AFRL developing cyber range for space operation

The Air Force Research Lab (AFRL) was recently awarded a contract to build a space cybersecurity range for “the Space Force and other organizations to conduct realistic exercises simulating cyberattacks against satellites and ground systems”[1].  The goal of the range is to “replicate a real world satellite operations center” [1].  Many different cyber ranges exist in the DoD but this is the first one that is dedicated to a “space mission that includes spacecraft in orbit”[1].  We had a guest lecturer speak about MITRE’s work with cubesats on a desk but the AFRL lab will “include four cubesats orbiting in a low-earth orbit in 2024’  [1]

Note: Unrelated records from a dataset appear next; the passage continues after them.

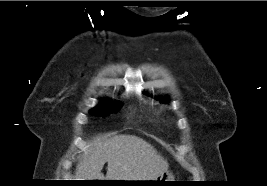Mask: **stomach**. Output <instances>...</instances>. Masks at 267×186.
Listing matches in <instances>:
<instances>
[{"label": "stomach", "instance_id": "stomach-1", "mask_svg": "<svg viewBox=\"0 0 267 186\" xmlns=\"http://www.w3.org/2000/svg\"><path fill=\"white\" fill-rule=\"evenodd\" d=\"M150 181H154V182H150L148 185L160 186V185H169L168 184L169 182H165V181H175V180H174V175L171 172L165 171L162 174H160L158 177Z\"/></svg>", "mask_w": 267, "mask_h": 186}]
</instances>
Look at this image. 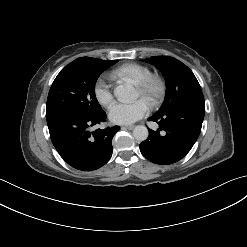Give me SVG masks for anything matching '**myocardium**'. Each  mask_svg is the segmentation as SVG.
<instances>
[{
	"instance_id": "obj_1",
	"label": "myocardium",
	"mask_w": 247,
	"mask_h": 247,
	"mask_svg": "<svg viewBox=\"0 0 247 247\" xmlns=\"http://www.w3.org/2000/svg\"><path fill=\"white\" fill-rule=\"evenodd\" d=\"M137 89L142 98L151 105H157L165 95L166 82L163 77L151 74L143 82L137 84Z\"/></svg>"
}]
</instances>
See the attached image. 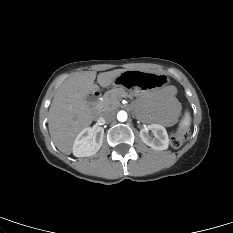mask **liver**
I'll return each instance as SVG.
<instances>
[{"label": "liver", "instance_id": "1", "mask_svg": "<svg viewBox=\"0 0 233 233\" xmlns=\"http://www.w3.org/2000/svg\"><path fill=\"white\" fill-rule=\"evenodd\" d=\"M125 69H115L98 74L97 82L107 88ZM96 72L84 71L67 79L56 92L49 108L48 127L56 147L69 155L77 134L91 125L92 110L87 96L99 87L94 84Z\"/></svg>", "mask_w": 233, "mask_h": 233}]
</instances>
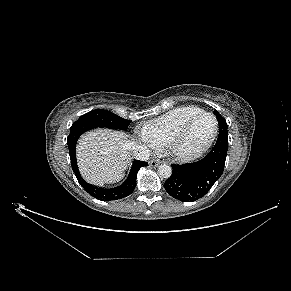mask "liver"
Masks as SVG:
<instances>
[{
	"label": "liver",
	"instance_id": "6515ba94",
	"mask_svg": "<svg viewBox=\"0 0 291 291\" xmlns=\"http://www.w3.org/2000/svg\"><path fill=\"white\" fill-rule=\"evenodd\" d=\"M129 143L124 132L96 129L84 134L77 146L82 176L100 186L119 181L130 162Z\"/></svg>",
	"mask_w": 291,
	"mask_h": 291
}]
</instances>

This is important to cybersecurity because it will allow researchers to have a path where the final hop is in space.  Instead of simulating signals they will be able to actually develop and use tools without simulating some scenarios or communication paths.  The satellites will require all the segments we talked about last week in class to be functioning.  The space segment, ground segment, and user segment will all be functional and provide a the most realistic testing environment possible.  The space vehicle will be subject to everything a vehicles experience in LEO, the transmission path will be subject to weather and other potentially limiting factors, and the user segment will come with all the problems that can only occur when you add humans into the security equation.  Finally, it’s common knowledge that actually doing something is better than simulating it all the time.  So researchers having access to actual space vehicles whose sole purpose is to provide a testing range for them has the potential to yield great results.  There will be less of a need for deconfliction and potentially higher risk tolerance with decision makers since there is no threat to mission or information other than research. 

[1] S. Erwin, “AFRL developing ‘cyber range’ for space operators,” Oct. 06, 2022. (accessed Oct. 12, 2022).